Exercise prompt:
An exact copy of the lines from the one containing "Disneylandia para los 70 años del" through the last line below is required; include both of those lines and no others.

Data for processing:
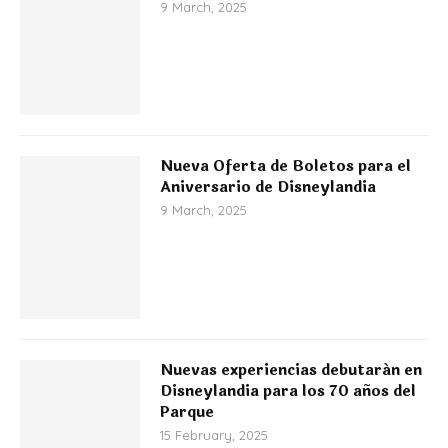
9 March, 2025
Nueva Oferta de Boletos para el
Aniversario de Disneylandia
9 March, 2025
Nuevas experiencias debutarán en
Disneylandia para los 70 años del
Parque
15 February, 2025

Worked solution:
Disneylandia para los 70 años del
Parque
15 February, 2025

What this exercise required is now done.